A further optimization strategy involves periodically adjusting the BESS charging profile to account for seasonal variations in PV generation, EV charging demand and prevailing load conditions. During high irradiance periods (e.g., summer months), the BESS typically reaches full charge before or by midday. To avoid midday curtailment under zero-export constraints, especially during low-demand conditions with high curtailment risk (as shown in the PV curtailment event in
Figure 21), a controlled morning charging rate could be applied to delay full SOC until mid-to-late afternoon (e.g., 15:00). This prevents early BESS saturation and maximizes absorption of peak afternoon PV generation. Looking ahead to winter months (not covered by the current evaluation period but projected), the lowest irradiance conditions will likely require the EMS to incorporate tariff-aware pre-charging from the grid during off-peak windows to ensure sufficient BESS capacity for evening EV charging demand. These periodic SOC management profiles offer a practical and directly implementable optimization pathway that requires no hardware changes, only EMS controller updates, and are therefore directly applicable to similar deployments in other regions with comparable climates, load conditions and zero-export grid constraints.
4.5. Grid Interaction and PV Penetration Impact
A key contribution of this case study, particularly relevant to Cyprus’s islanded, high PV penetration context, is the system’s impact on grid interaction and local network stress. While
Section 4.4 quantifies site-level energy, economic and operational performance, this subsection focuses on how the PV-battery system affects the grid import profile and curtailment dynamics, both of which are central to grid stability in non-interconnected power systems such as Cyprus.
First, the PV-battery system significantly reduced the total power drawn from the grid compared to a grid-only baseline. More specifically, 17.86 MWh stored in the BESS were discharged during evening hours when EV bus charging demand is concentrated, thereby reducing grid import, flattening the import profile, and reducing peak ramp rates.
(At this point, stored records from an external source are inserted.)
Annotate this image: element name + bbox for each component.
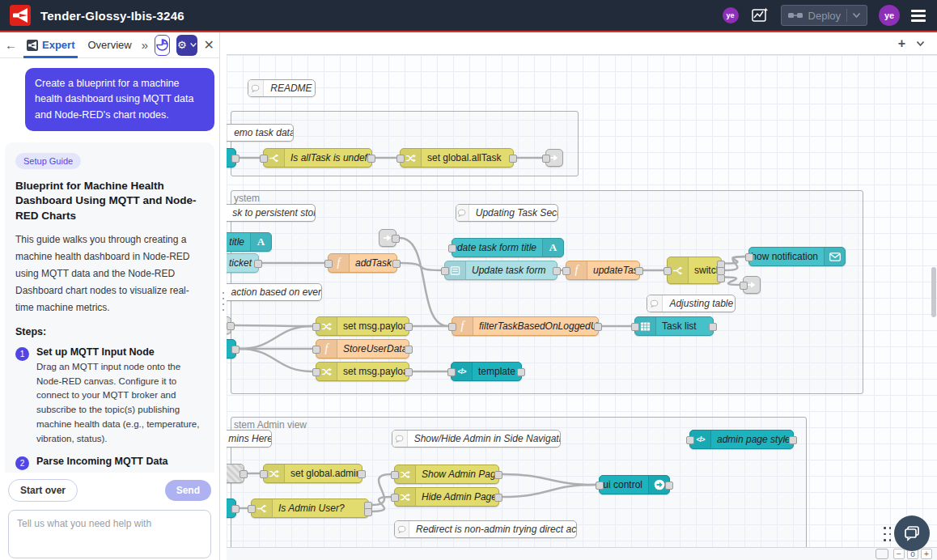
comment-node[interactable]: emo task data — [227, 124, 294, 142]
output-port[interactable] — [509, 155, 517, 163]
usage-chart-button[interactable] — [155, 35, 170, 56]
input-port[interactable] — [745, 253, 753, 261]
flow-node[interactable] — [227, 316, 231, 334]
flow-list-chevron-icon[interactable] — [917, 41, 924, 46]
output-port[interactable] — [240, 470, 248, 478]
flow-node[interactable]: set msg.payload — [316, 316, 409, 336]
comment-node[interactable]: mins Here — [227, 430, 272, 448]
tab-expert[interactable]: Expert — [23, 32, 78, 58]
input-port[interactable] — [312, 346, 320, 354]
back-arrow-icon[interactable]: ← — [5, 38, 17, 52]
panel-resize-handle[interactable] — [221, 285, 226, 317]
comment-node[interactable]: Adjusting table — [647, 295, 736, 312]
input-port[interactable] — [391, 494, 399, 502]
flow-node[interactable]: StoreUserDataf — [316, 339, 409, 358]
send-button[interactable]: Send — [165, 480, 211, 501]
input-port[interactable] — [740, 282, 748, 290]
input-port[interactable] — [260, 155, 268, 163]
input-port[interactable] — [312, 368, 320, 376]
input-port[interactable] — [260, 470, 268, 478]
flow-node[interactable] — [227, 148, 236, 168]
canvas-vertical-scrollbar[interactable] — [931, 267, 936, 317]
output-port[interactable] — [717, 274, 725, 282]
input-port[interactable] — [448, 244, 456, 252]
output-port[interactable] — [231, 346, 240, 354]
flow-node[interactable]: template</> — [451, 362, 522, 381]
output-port[interactable] — [405, 323, 413, 331]
flow-node[interactable]: Show Admin Page — [394, 465, 499, 484]
output-port[interactable] — [494, 471, 502, 479]
assistant-chat-fab[interactable] — [894, 515, 930, 551]
zoom-out-button[interactable]: − — [893, 549, 905, 559]
flowfuse-logo-icon[interactable] — [10, 5, 31, 26]
output-port[interactable] — [254, 260, 262, 268]
start-over-button[interactable]: Start over — [8, 479, 78, 502]
flow-node[interactable]: filterTaskBasedOnLoggedUserf — [452, 316, 599, 336]
flow-node[interactable] — [379, 229, 396, 247]
more-tabs-icon[interactable]: » — [142, 38, 148, 52]
flow-canvas[interactable]: ystemstem Admin viewREADMEemo task datas… — [227, 55, 937, 547]
comment-node[interactable]: sk to persistent storage — [227, 204, 316, 222]
output-port[interactable] — [665, 482, 673, 490]
add-flow-button[interactable]: + — [898, 36, 905, 51]
deploy-button[interactable]: Deploy — [781, 5, 867, 26]
input-port[interactable] — [248, 505, 256, 513]
output-port[interactable] — [789, 436, 797, 444]
input-port[interactable] — [631, 323, 639, 331]
input-port[interactable] — [441, 267, 449, 275]
settings-dropdown-button[interactable]: ⚙ — [176, 35, 197, 56]
input-port[interactable] — [391, 471, 399, 479]
flow-node[interactable]: Is Admin User? — [251, 498, 369, 518]
flow-node[interactable] — [227, 464, 244, 483]
team-avatar[interactable]: ye — [723, 7, 739, 23]
chevron-down-icon[interactable] — [853, 13, 860, 18]
flow-node[interactable] — [227, 339, 236, 358]
minimap-toggle-icon[interactable] — [876, 549, 888, 559]
comment-node[interactable]: Redirect is non-admin trying direct acce… — [394, 520, 577, 538]
output-port[interactable] — [405, 346, 413, 354]
input-port[interactable] — [664, 267, 672, 275]
flow-node[interactable]: m titleA — [227, 232, 272, 252]
flow-node[interactable] — [227, 498, 236, 518]
flow-node[interactable]: updateTaskf — [566, 261, 640, 280]
comment-node[interactable]: action based on event — [227, 283, 322, 301]
output-port[interactable] — [392, 235, 400, 243]
output-port[interactable] — [494, 494, 502, 502]
output-port[interactable] — [358, 470, 366, 478]
input-port[interactable] — [447, 368, 456, 376]
flow-node[interactable]: show notification — [748, 247, 846, 266]
output-port[interactable] — [231, 505, 240, 513]
output-port[interactable] — [553, 267, 561, 275]
flow-node[interactable]: ticket — [227, 253, 259, 273]
output-port[interactable] — [227, 322, 235, 330]
output-port[interactable] — [517, 368, 525, 376]
input-port[interactable] — [562, 267, 570, 275]
input-port[interactable] — [324, 260, 333, 268]
flow-node[interactable] — [545, 149, 563, 167]
comment-node[interactable]: Updating Task Securely — [456, 204, 558, 222]
flow-node[interactable]: ui control — [599, 475, 670, 494]
close-panel-icon[interactable]: ✕ — [204, 37, 214, 53]
flow-node[interactable]: set global.admins — [263, 464, 363, 483]
flow-node[interactable]: Task list — [634, 316, 714, 336]
input-port[interactable] — [312, 323, 320, 331]
output-port[interactable] — [405, 368, 413, 376]
flow-node[interactable]: Update task form titleA — [452, 238, 564, 257]
input-port[interactable] — [542, 155, 550, 163]
tab-overview[interactable]: Overview — [84, 32, 134, 58]
menu-icon[interactable] — [911, 7, 926, 24]
flow-node[interactable]: set msg.payload — [316, 362, 409, 381]
output-port[interactable] — [231, 155, 240, 163]
output-port[interactable] — [392, 260, 401, 268]
flow-node[interactable]: addTaskf — [328, 253, 397, 273]
output-port[interactable] — [367, 155, 375, 163]
fab-drag-handle[interactable] — [882, 525, 892, 543]
zoom-in-button[interactable]: + — [921, 549, 932, 559]
output-port[interactable] — [594, 323, 602, 331]
output-port[interactable] — [635, 267, 643, 275]
input-port[interactable] — [396, 155, 405, 163]
flow-node[interactable]: set global.allTask — [400, 148, 514, 168]
comment-node[interactable]: README — [248, 79, 316, 97]
output-port[interactable] — [709, 323, 717, 331]
flow-node[interactable]: Is allTask is undefined — [263, 148, 372, 168]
This load-shifting and smoothing effect is particularly significant for the local distribution network operator, as sharp demand peaks of the kind produced by simultaneous heavy-duty EV charging can exceed substation capacity limits, trigger demand charges, and require costly grid reinforcement. By absorbing and time-shifting on-site PV generation, the system directly alleviates this loading pressure without requiring network upgrades.
Second, with respect to curtailment avoidance, the system operated under a zero-export constraint, meaning that any PV generation exceeding instantaneous on-site demand that cannot be stored in the BESS must be curtailed. Over the evaluation period, the BESS absorbed/charged 19.16 MWh of PV output that would otherwise have been wasted, and the resulting SCR of 98.69% confirms that nearly all available generation was either directly consumed or stored. This is directly relevant to the curtailment crisis facing the Cypriot grid, where record curtailment rates of 47% were recorded in 2025. At the distribution level, each prosumer system that maximizes self-consumption and storage utilization reduces the volume of generation that propagates back to the transmission network, contributing to system-wide curtailment mitigation.
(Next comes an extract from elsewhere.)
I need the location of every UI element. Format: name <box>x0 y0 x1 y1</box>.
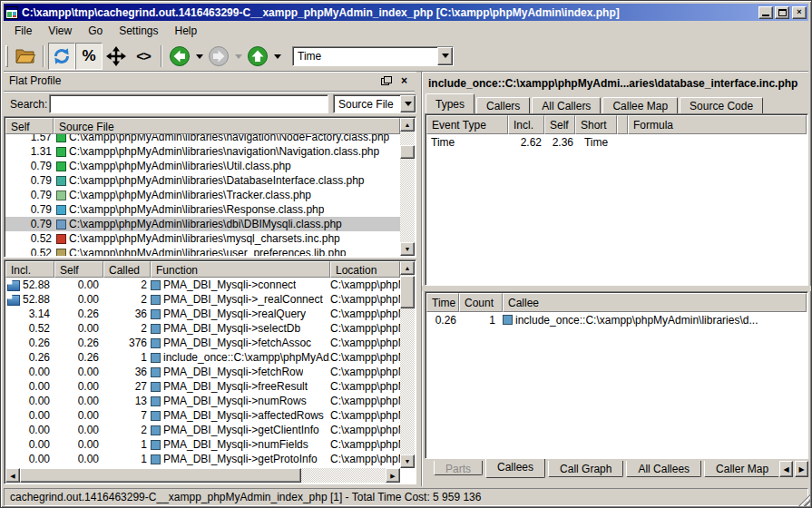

Third, the high SCR carries direct implications for local hosting capacity. Of the 54.31 MWh generated by the PV system, 53.6 MWh was consumed on-site or stored in the BESS, meaning that virtually no generation was injected back into the network. This prevents the overvoltage and reverse power flow conditions at the PCC that are among the primary technical barriers limiting the hosting capacity of distribution feeders in high PV penetration areas. This supports the argument that distributed PV-plus-storage systems, operating under zero-export conditions, can be integrated into grid-congested areas without requiring substation reinforcement, provided adequate storage capacity is available to absorb surplus generation. Replicating such configurations across commercial and fleet depot sites in Cyprus could collectively expand the grid’s effective hosting capacity, enabling further RES integration in line with the national 31% target for 2030 without a proportional increase in network investment.
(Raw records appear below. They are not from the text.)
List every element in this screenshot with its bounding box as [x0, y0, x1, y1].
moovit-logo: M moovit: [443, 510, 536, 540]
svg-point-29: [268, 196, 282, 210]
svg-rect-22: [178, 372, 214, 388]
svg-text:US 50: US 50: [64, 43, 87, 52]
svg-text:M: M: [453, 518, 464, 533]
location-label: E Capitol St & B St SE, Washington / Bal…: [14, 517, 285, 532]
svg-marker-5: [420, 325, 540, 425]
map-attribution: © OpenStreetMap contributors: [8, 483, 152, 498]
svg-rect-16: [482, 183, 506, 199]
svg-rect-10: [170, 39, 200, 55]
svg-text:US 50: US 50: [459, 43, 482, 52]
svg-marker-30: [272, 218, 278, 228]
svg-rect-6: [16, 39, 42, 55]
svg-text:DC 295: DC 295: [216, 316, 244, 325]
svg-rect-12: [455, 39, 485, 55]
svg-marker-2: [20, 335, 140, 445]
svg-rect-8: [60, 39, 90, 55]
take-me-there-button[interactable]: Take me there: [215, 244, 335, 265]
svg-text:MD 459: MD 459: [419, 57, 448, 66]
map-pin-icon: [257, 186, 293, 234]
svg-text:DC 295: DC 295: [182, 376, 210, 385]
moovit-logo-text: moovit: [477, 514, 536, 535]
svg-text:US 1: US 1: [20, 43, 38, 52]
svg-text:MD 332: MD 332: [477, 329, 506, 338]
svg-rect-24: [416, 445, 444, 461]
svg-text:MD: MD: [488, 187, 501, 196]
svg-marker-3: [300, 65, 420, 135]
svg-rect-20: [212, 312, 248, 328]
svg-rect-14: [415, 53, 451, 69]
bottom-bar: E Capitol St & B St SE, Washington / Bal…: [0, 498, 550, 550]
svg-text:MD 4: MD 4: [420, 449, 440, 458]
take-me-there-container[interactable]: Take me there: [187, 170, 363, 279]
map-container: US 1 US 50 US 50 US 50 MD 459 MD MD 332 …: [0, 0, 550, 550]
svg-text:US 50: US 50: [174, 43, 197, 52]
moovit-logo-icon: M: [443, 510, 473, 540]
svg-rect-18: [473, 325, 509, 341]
4.6. Summary, Limitations and Future Research Directions
The analysis provided valuable insights for the performance monitoring and operation of the first PV-powered, battery-integrated EV charging station for commercial application in Cyprus. The main findings of this study are summarized as follows:
The PV-powered, battery-integrated case study demonstrates practical advantages of integrating RESs with EV charging infrastructure.
The system reduces electricity costs and provides environmental benefits (i.e., reduced CO
2 emissions) by utilizing on-site PV generation and stored battery energy. The PV-battery system met 29% of the site’s total energy demand, while achieving a SCR of 98.69%. These economic and environmental findings are consistent with results reported in the literature from other PV-plus-storage case studies [
18,
19].
The load still far exceeded the solar supply, indicating that the installed PV capacity is fundamentally undersized relative to the load. To further reduce grid dependency, the installed RES capacity (mainly PV) should be increased. Moving towards this direction and aiming to achieve complete energy self-sufficiency, CPT has already developed a new 1 MW substation to scale up the total capacity of both the PV system and BESSs.
Data availability across the key monitoring channels exceeded 95%, indicating reliable system operation and consistent data acquisition [
53]. The recorded signals were available for most of the six-month evaluation period, although some short gaps were observed, including one main period (eight days) with significant data loss.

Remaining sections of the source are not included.